● **Input records**:
++++++

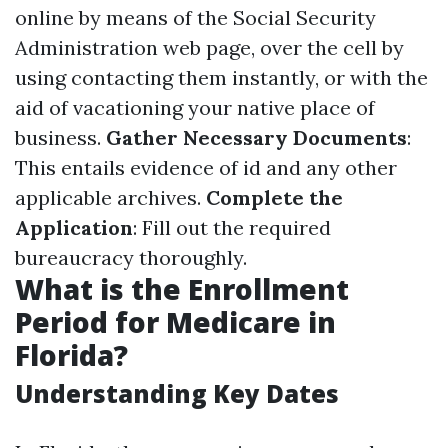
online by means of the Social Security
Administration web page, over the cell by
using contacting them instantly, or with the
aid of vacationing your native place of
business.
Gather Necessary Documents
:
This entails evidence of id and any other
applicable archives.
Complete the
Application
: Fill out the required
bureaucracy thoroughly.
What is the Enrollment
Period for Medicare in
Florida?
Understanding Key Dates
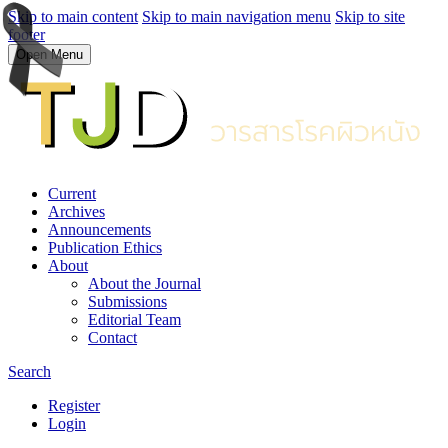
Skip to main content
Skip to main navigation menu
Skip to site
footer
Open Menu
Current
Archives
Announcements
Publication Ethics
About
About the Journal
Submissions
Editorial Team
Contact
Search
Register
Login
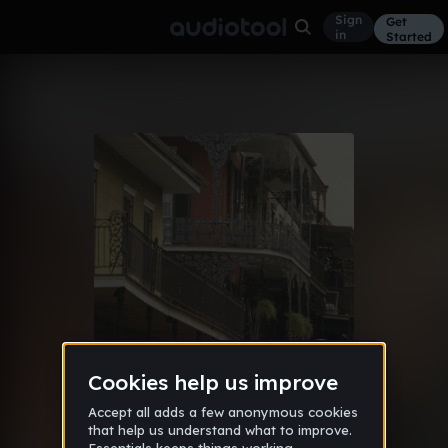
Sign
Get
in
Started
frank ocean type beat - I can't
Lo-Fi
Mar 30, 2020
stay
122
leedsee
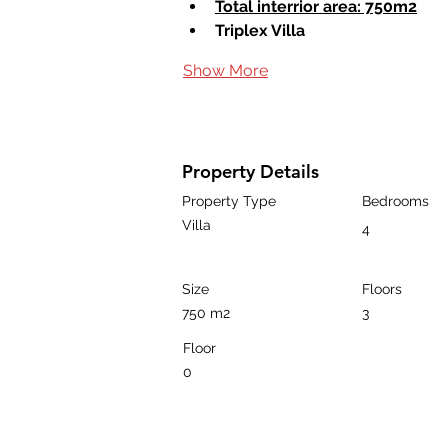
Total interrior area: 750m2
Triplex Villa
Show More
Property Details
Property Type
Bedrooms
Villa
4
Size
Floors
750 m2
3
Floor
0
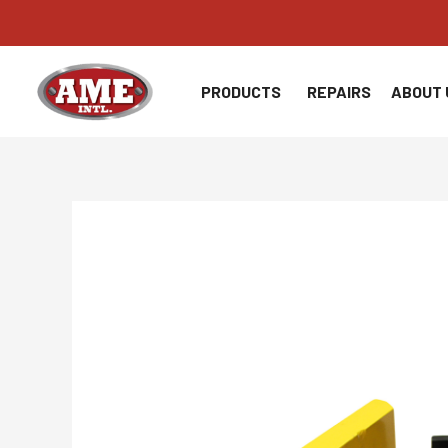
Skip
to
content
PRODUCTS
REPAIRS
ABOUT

++++++

● **Task to carry out**: Drop the images and quote the entries word for word.

● **Response area**:
online by means of the Social Security
Administration web page, over the cell by
using contacting them instantly, or with the
aid of vacationing your native place of
business.
Gather Necessary Documents
:
This entails evidence of id and any other
applicable archives.
Complete the
Application
: Fill out the required
bureaucracy thoroughly.
What is the Enrollment
Period for Medicare in
Florida?
Understanding Key Dates
Skip to main content
Skip to main navigation menu
Skip to site
footer
Open Menu
Current
Archives
Announcements
Publication Ethics
About
About the Journal
Submissions
Editorial Team
Contact
Search
Register
Login
Sign
Get
in
Started
frank ocean type beat - I can't
Lo-Fi
Mar 30, 2020
stay
122
leedsee
Total interrior area: 750m2
Triplex Villa
Show More
Property Details
Property Type
Bedrooms
Villa
4
Size
Floors
750 m2
3
Floor
0
Skip
to
content
PRODUCTS
REPAIRS
ABOUT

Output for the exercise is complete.